Do NOT hang this round my neck!

Russell


----------



## russ.will (25 Nov 2012)

apb said:


> £400 you could buy a charge plug, they're cool bikes but do you want something more unique? As they're also popular. That frame is pretty unique (they don't make them like that anymore). I would go for the conversion.
> 
> Are they 26" wheels? If so that would be a negative for me as 700c wheels with skinny slick tyres will have less rolling resistance.


I will double check - Like I say, this is all new to me. I think I measured 35cm clearance from the centre of the rear drop outs to the rear brake mounting and a little less to the underside of the fork tube - please excuse terminological inexactitude. I'm happy to dump the forks, if and ONLY if, the frame is worth keeping.

interesting that you mention the Charge Plug - It was on my radar, but much like my hi-fi and scopes, I'm always interested in a solution that delivers more bang for my colonial pound, with a bit of free time expenditure, if it _works_.

Russell


----------



## jim55 (25 Nov 2012)

talking of macianato ,i just built this very recently


----------



## russ.will (25 Nov 2012)

That Macinanto frame gives pause for thought....
Russell


----------



## HovR (25 Nov 2012)

russ.will said:


> if and ONLY if, the frame is worth keeping.


 
Is the frame worth keeping? Yes, definitely. Rigid mountain bike frames make great do-it-all bikes. Touring? Stick a rack on the back, no problem. A bit of offroad? Sure, just put the knobbly tires on. Commuting to work? Equip it with mudguards and slick tires and you're set!

But is it worth spending a lot of money on? My personal opinion is probably not. If it were mine, I'd restore it using as much of the original parts as possible, spending money on the parts that will give a major performance increase (i.e. new derailleur and cables, and replacing parts that are worn out such as chain, maybe chainset, freewheel and slick tires). Give the frame a good clean and it'll look like a new bike!

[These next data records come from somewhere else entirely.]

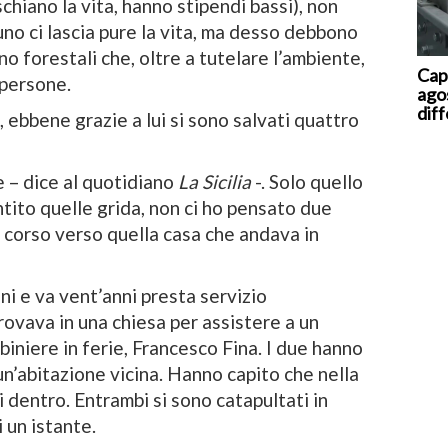
ischiano la vita, hanno stipendi bassi), non
uno ci lascia pure la vita, ma desso debbono
o forestali che, oltre a tutelare l’ambiente,
Caps
 persone.
ago
dif
ebbene grazie a lui si sono salvati quattro
e – dice al quotidiano
La Sicilia
-. Solo quello
tito quelle grida, non ci ho pensato due
corso verso quella casa che andava in
i e va vent’anni presta servizio
trovava in una chiesa per assistere a un
biniere in ferie, Francesco Fina. I due hanno
 un’abitazione vicina. Hanno capito che nella
 dentro. Entrambi si sono catapultati in
 un istante.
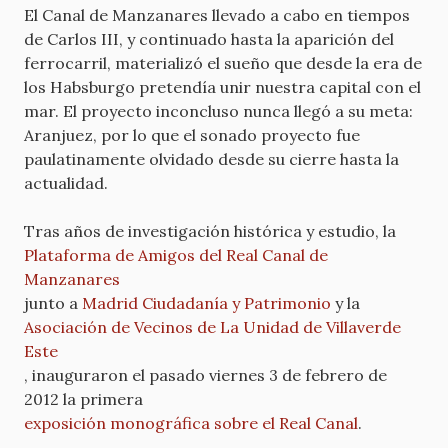
El Canal de Manzanares llevado a cabo en tiempos
de Carlos III, y continuado hasta la aparición del
ferrocarril, materializó el sueño que desde la era de
los Habsburgo pretendía unir nuestra capital con el
mar. El proyecto inconcluso nunca llegó a su meta:
Aranjuez, por lo que el sonado proyecto fue
paulatinamente olvidado desde su cierre hasta la
actualidad.
Tras años de investigación histórica y estudio, la
Plataforma de Amigos del Real Canal de
Manzanares
junto a
Madrid Ciudadanía y Patrimonio
y la
Asociación de Vecinos de La Unidad de Villaverde
Este
, inauguraron el pasado viernes 3 de febrero de
2012 la primera
exposición monográfica sobre el Real Canal
.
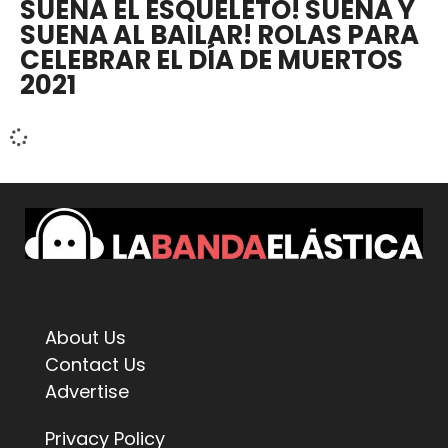
SUENA EL ESQUELETO! SUENA Y
SUENA AL BAILAR! ROLAS PARA
CELEBRAR EL DÍA DE MUERTOS
2021
About Us
Contact Us
Advertise
Privacy Policy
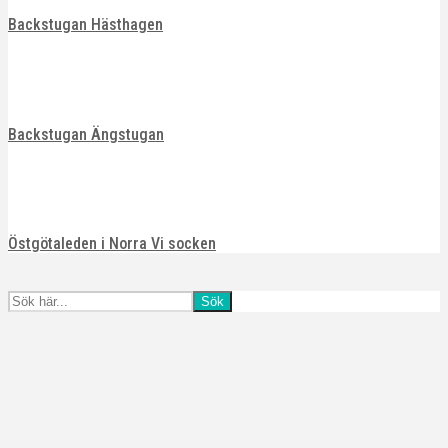
Backstugan Hästhagen
Backstugan Ängstugan
Östgötaleden i Norra Vi socken
Sök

If you were going to build up on to a frame using completely new parts, I'd recommend also using a new frame and then doing up the Raleigh on the cheap - £50 and a bit of work should make it ride like new!


----------



## Andrew_Culture (26 Nov 2012)

russ.will said:


> Do NOT hang this round my neck!
> 
> Russell


 
It's okay, the feeling passed. For me half the reason I even have a single speed is so that I have a bike I can rattle about on without too much concern for looks, mechanicals or rank odour, so having a pretty single speed wouldn't really work for me.

*looks over to wife for chink of light in the shuttered door of N+1 hope*

No, wouldn't work for me.


----------



## biggs682 (26 Nov 2012)

russ come across to wellinghorough and try a fixed or a single speed freewheel bike both for sale and less thanyour budget


----------



## GrumpyGregry (26 Nov 2012)

for me it comes down to one simple question....

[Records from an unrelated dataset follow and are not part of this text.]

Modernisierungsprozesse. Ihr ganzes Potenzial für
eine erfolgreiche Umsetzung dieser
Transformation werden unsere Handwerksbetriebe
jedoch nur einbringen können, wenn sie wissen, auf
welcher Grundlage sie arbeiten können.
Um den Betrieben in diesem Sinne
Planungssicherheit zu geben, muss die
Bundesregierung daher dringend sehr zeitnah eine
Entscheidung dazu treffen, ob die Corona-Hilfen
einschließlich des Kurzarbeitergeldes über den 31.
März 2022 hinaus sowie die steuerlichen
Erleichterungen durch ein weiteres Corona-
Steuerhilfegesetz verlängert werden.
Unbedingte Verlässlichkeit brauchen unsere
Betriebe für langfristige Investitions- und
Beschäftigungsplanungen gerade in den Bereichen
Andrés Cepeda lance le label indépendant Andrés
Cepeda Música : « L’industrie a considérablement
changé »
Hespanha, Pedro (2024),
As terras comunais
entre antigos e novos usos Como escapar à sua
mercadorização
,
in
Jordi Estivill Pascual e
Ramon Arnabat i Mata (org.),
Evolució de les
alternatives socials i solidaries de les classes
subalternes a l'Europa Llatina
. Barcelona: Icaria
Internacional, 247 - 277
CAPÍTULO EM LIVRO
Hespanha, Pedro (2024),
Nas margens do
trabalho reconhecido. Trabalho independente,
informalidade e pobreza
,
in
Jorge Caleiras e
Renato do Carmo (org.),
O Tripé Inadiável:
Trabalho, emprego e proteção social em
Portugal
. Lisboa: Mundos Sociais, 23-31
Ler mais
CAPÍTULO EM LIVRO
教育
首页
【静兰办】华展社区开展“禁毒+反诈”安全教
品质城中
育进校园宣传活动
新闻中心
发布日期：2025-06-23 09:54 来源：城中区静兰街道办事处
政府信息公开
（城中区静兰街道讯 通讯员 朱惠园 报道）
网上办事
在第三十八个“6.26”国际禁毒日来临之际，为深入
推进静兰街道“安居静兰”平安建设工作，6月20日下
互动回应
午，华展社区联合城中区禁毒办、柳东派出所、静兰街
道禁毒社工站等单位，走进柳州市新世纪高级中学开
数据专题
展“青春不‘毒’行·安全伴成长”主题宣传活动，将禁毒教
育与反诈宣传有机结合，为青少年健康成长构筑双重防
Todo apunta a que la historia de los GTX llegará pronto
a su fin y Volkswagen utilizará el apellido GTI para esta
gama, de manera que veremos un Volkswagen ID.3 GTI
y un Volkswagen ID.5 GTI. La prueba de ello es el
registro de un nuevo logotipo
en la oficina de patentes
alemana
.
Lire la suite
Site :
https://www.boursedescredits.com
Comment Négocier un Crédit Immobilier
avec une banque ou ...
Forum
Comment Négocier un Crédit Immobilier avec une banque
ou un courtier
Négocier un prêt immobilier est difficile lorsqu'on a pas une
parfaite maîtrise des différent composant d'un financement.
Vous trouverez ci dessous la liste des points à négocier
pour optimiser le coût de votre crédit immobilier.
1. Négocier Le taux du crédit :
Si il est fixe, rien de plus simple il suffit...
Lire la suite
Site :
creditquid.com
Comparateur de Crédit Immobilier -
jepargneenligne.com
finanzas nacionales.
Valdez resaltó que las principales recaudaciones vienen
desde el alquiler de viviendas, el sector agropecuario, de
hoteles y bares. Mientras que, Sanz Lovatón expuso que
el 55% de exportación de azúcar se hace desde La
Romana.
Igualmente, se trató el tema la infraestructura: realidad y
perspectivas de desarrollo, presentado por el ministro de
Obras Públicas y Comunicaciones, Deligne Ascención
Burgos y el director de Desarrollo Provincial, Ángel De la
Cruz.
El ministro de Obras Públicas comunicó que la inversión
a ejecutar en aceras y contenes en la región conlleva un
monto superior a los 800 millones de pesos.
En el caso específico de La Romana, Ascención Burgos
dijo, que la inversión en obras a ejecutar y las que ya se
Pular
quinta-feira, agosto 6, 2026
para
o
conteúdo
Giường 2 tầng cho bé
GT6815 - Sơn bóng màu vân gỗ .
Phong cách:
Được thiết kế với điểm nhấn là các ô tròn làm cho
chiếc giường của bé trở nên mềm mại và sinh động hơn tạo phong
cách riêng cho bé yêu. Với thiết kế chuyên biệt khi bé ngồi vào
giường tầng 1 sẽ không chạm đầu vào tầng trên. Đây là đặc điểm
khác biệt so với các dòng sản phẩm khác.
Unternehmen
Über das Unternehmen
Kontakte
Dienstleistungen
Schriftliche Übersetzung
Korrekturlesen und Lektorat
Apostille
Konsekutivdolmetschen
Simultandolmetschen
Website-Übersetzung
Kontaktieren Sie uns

what is that frame made of? If it is some swoopy Reynolds loveliness, or Tange or Dedaciai, then it is worth investing effort in. If it is plain old unbutted hi-ten "gas pipe" then it ain't. The fact the bike has bolt on wheels as standard suggests it is likely to be the latter rather than any of the former.

If you want to ride a bomb-proof atb urban warrior 'gas pipe' frame, albeit with the odd Chromo tube chucked in, then make it a new one, that rust hasn't slowly been eating, and get something with 700c wheels like a Charge Plug.


----------



## Old Plodder (26 Nov 2012)

Don't want to put you off, but I wouldn't spend money on that frameset. Especially as it is going to be your only bike, (yeah, right).

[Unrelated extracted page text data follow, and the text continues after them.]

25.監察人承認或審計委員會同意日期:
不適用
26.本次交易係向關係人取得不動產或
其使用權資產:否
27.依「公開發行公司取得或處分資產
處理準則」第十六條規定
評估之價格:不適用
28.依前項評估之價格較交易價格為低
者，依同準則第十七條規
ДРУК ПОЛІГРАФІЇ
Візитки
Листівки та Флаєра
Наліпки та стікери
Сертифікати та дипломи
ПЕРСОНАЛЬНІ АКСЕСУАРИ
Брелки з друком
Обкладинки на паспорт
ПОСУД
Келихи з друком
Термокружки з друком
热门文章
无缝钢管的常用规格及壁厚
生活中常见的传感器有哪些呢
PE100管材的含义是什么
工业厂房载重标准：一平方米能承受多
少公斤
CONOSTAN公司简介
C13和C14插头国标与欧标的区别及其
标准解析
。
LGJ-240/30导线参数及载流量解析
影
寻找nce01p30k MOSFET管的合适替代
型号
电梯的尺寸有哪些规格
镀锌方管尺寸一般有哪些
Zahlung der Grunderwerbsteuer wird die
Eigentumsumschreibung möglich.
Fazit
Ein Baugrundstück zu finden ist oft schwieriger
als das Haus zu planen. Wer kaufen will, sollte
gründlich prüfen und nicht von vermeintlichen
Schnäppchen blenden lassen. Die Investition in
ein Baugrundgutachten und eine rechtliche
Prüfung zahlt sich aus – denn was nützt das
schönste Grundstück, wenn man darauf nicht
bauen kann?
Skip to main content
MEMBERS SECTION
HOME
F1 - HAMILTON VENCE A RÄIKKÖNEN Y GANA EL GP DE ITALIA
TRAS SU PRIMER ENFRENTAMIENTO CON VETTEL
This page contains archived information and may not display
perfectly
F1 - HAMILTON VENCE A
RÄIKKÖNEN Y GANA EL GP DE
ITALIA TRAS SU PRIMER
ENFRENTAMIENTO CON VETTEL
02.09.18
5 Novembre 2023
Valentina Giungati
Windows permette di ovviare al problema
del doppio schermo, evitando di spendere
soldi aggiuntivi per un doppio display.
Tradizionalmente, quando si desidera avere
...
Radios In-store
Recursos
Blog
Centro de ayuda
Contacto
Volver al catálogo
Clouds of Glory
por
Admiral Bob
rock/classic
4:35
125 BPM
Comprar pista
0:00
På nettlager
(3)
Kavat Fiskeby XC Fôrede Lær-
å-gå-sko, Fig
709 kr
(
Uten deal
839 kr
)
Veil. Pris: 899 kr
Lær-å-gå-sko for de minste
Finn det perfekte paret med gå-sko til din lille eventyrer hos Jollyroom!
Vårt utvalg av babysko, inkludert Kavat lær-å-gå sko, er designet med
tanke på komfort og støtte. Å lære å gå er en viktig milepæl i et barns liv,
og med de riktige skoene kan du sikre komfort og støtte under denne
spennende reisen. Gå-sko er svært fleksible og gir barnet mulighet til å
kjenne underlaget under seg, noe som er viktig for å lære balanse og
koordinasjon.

Seriously, I think you would be disappointed with it, as your first bike; it'll do for a winter hack or town bike if you so feel a need.

An On-One frameset (or similar), & select the parts you want is a much better option, or check out second hand / pre owned bikes.

There are quite often bikes for sale on here, usually because someone wants something of better quality.


----------



## simon.r (26 Nov 2012)

Another vote for a Macinato - lovely frame. On-One's prices seem to go up and down by the day. I suspect that you'll be able to pick up a complete bike for £400 if you wait and keep an eye on their website for the next couple of months, or the frame only is £100 at the moment, which should leave enough to do a complete build within your budget.


----------



## SportMonkey (26 Nov 2012)

I have a Trek Second District and Masi Fixed drop, both lovely (one Alu, one CroMo) and both were £400. The Trek is perfect for a commuter having all the fixing points one might want.


----------



## 4F (26 Nov 2012)

HovR said:


> Alternatively you can get single speed frames from On-One very cheaply (around £100) such as the Pompino and the Macinato.


 
Now I do like the look of that Macinato frame  hmmmmmmmm


----------



## Pennine-Paul (26 Nov 2012)

I'm looking at building a Pompino,It will take tyres up to around 38mm
so it will double up as a rigid mountain bike in s/s mode or put some skinny 23 mm
tyres on and ride it fixed on the road


----------



## Rohloff_Brompton_Rider (26 Nov 2012)

Another vote for the pompino. Good frame, I'll be selling my cotic soul I think and getting another pomp frame for trails and winter riding.


----------



## Manonabike (26 Nov 2012)

Andrew_Culture said:


> £400! You can pretty much build the most amazing SS ever with that budget and DIY skills. I shall watch this thread with interest!


 
You can certainly build a single speed with £400 but not an amazing SS. That's is my guess and based on what it cost me to build mine two years ago.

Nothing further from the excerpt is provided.